Exercise objective:
Return the material below exactly, but only from the line with "Telp : (0287) 381123" through the line with "Mittagessens im Büro, um eine gesunde und", and without its pictures.

[[ Provided data open ]]

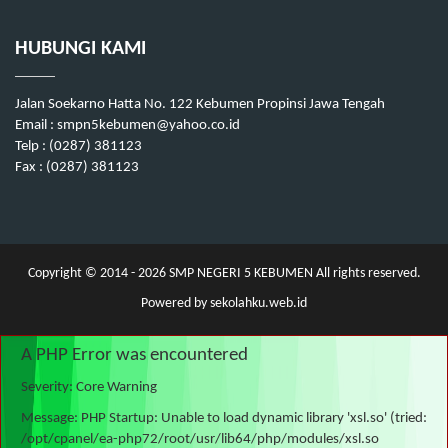
HUBUNGI KAMI
Jalan Soekarno Hatta No. 122 Kebumen Propinsi Jawa Tengah
Email : smpn5kebumen@yahoo.co.id
Telp : (0287) 381123
Fax : (0287) 381123
Copyright © 2014 - 2026
SMP NEGERI 5 KEBUMEN
All rights reserved.
Powered by
sekolahku.web.id
A PHP Error was encountered
Severity: Core Warning
Message: PHP Startup: Unable to load dynamic library 'xsl.so' (tried:
/opt/cpanel/ea-php72/root/usr/lib64/php/modules/xsl.so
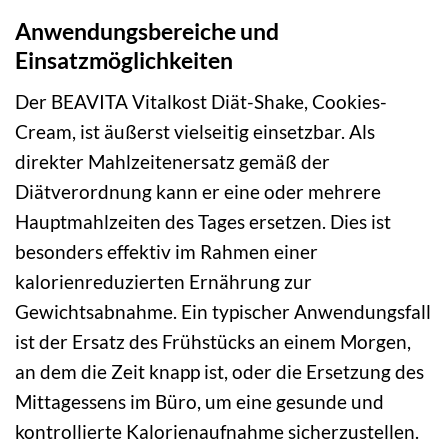
Anwendungsbereiche und
Einsatzmöglichkeiten
Der BEAVITA Vitalkost Diät-Shake, Cookies-
Cream, ist äußerst vielseitig einsetzbar. Als
direkter Mahlzeitenersatz gemäß der
Diätverordnung kann er eine oder mehrere
Hauptmahlzeiten des Tages ersetzen. Dies ist
besonders effektiv im Rahmen einer
kalorienreduzierten Ernährung zur
Gewichtsabnahme. Ein typischer Anwendungsfall
ist der Ersatz des Frühstücks an einem Morgen,
an dem die Zeit knapp ist, oder die Ersetzung des
Mittagessens im Büro, um eine gesunde und
kontrollierte Kalorienaufnahme sicherzustellen.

[[ Provided data closed ]]

Exercise answer:
Telp : (0287) 381123
Fax : (0287) 381123
Copyright © 2014 - 2026
SMP NEGERI 5 KEBUMEN
All rights reserved.
Powered by
sekolahku.web.id
A PHP Error was encountered
Severity: Core Warning
Message: PHP Startup: Unable to load dynamic library 'xsl.so' (tried:
/opt/cpanel/ea-php72/root/usr/lib64/php/modules/xsl.so
Anwendungsbereiche und
Einsatzmöglichkeiten
Der BEAVITA Vitalkost Diät-Shake, Cookies-
Cream, ist äußerst vielseitig einsetzbar. Als
direkter Mahlzeitenersatz gemäß der
Diätverordnung kann er eine oder mehrere
Hauptmahlzeiten des Tages ersetzen. Dies ist
besonders effektiv im Rahmen einer
kalorienreduzierten Ernährung zur
Gewichtsabnahme. Ein typischer Anwendungsfall
ist der Ersatz des Frühstücks an einem Morgen,
an dem die Zeit knapp ist, oder die Ersetzung des
Mittagessens im Büro, um eine gesunde und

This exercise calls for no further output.